1
votes

Suppose we have an 5x5 size image and a 3x3 size kernel with Stride 2 and Padding On. What is the size of the output image after passing through a convolution layer in neural networks.

2

2 Answers

1
votes

The other answer is correct, but here is a drawing which visualizes why this formula holds: enter image description here

I: Image size, K: Kernel size, P: Padding, S: Stride

I will explain the formula for a single direction only (shifting the filter to the right), since its the same principle for the other direction.

Imagine, you place the kernel (the filter) in the upper left corner of the padded image.
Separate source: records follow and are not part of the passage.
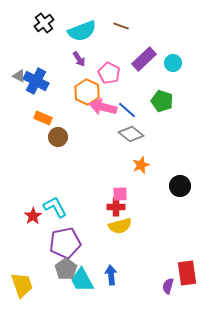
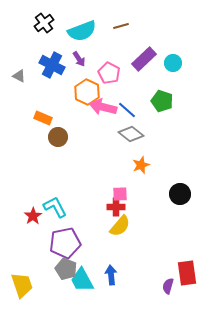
brown line: rotated 35 degrees counterclockwise
blue cross: moved 16 px right, 16 px up
black circle: moved 8 px down
yellow semicircle: rotated 35 degrees counterclockwise
gray pentagon: rotated 15 degrees counterclockwise
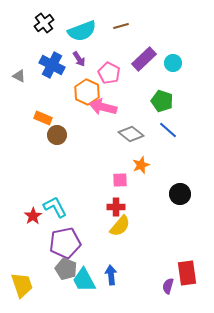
blue line: moved 41 px right, 20 px down
brown circle: moved 1 px left, 2 px up
pink square: moved 14 px up
cyan trapezoid: moved 2 px right
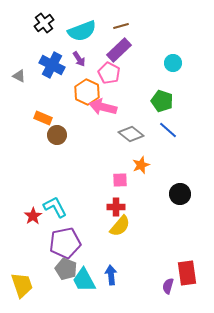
purple rectangle: moved 25 px left, 9 px up
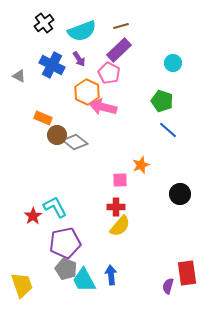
gray diamond: moved 56 px left, 8 px down
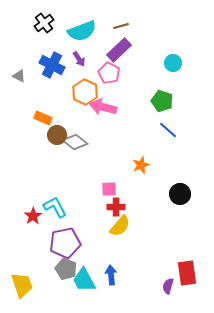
orange hexagon: moved 2 px left
pink square: moved 11 px left, 9 px down
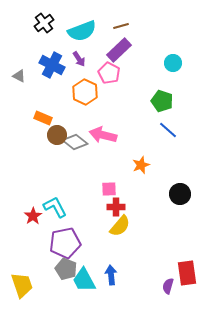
pink arrow: moved 28 px down
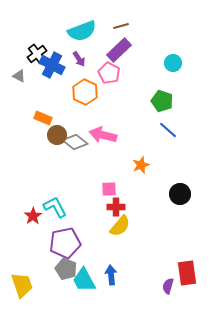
black cross: moved 7 px left, 31 px down
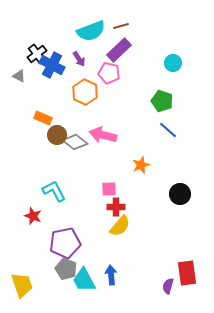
cyan semicircle: moved 9 px right
pink pentagon: rotated 15 degrees counterclockwise
cyan L-shape: moved 1 px left, 16 px up
red star: rotated 18 degrees counterclockwise
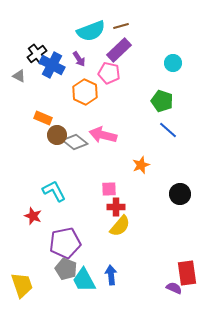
purple semicircle: moved 6 px right, 2 px down; rotated 98 degrees clockwise
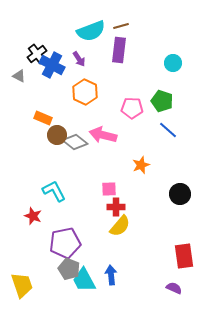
purple rectangle: rotated 40 degrees counterclockwise
pink pentagon: moved 23 px right, 35 px down; rotated 10 degrees counterclockwise
gray pentagon: moved 3 px right
red rectangle: moved 3 px left, 17 px up
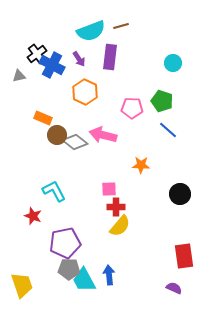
purple rectangle: moved 9 px left, 7 px down
gray triangle: rotated 40 degrees counterclockwise
orange star: rotated 24 degrees clockwise
gray pentagon: rotated 20 degrees counterclockwise
blue arrow: moved 2 px left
Then there are I-K+2P pixels left over on the right hand side. If your stride is S, you will be able to place the kernel on this remaining part at floor( (I-K+2*P)/S ) positions. You can verify that you need "floor" for an image which has 4x4 pixels. You have to add one for the initial position of the kernel, to get the total number of kernel-positions.

Thus there are floor( (I-K+2*P)/S ) + 1 positions in total - which is the formula for your output size. Hope that helps.

0
votes

Let's consider a more general case:

Input is an image with size I*I. The input is padded with P*P pixels. The kernel has K*K size, and the strides are S*S. Then, the output has a O*O size which can be computed using a simple formula:

O = [(I+2*P-K)/S]+1; where [] shows the floor function.

So, you're answer is 3*3 since O=[(5+2*1-3)/2]+1=3.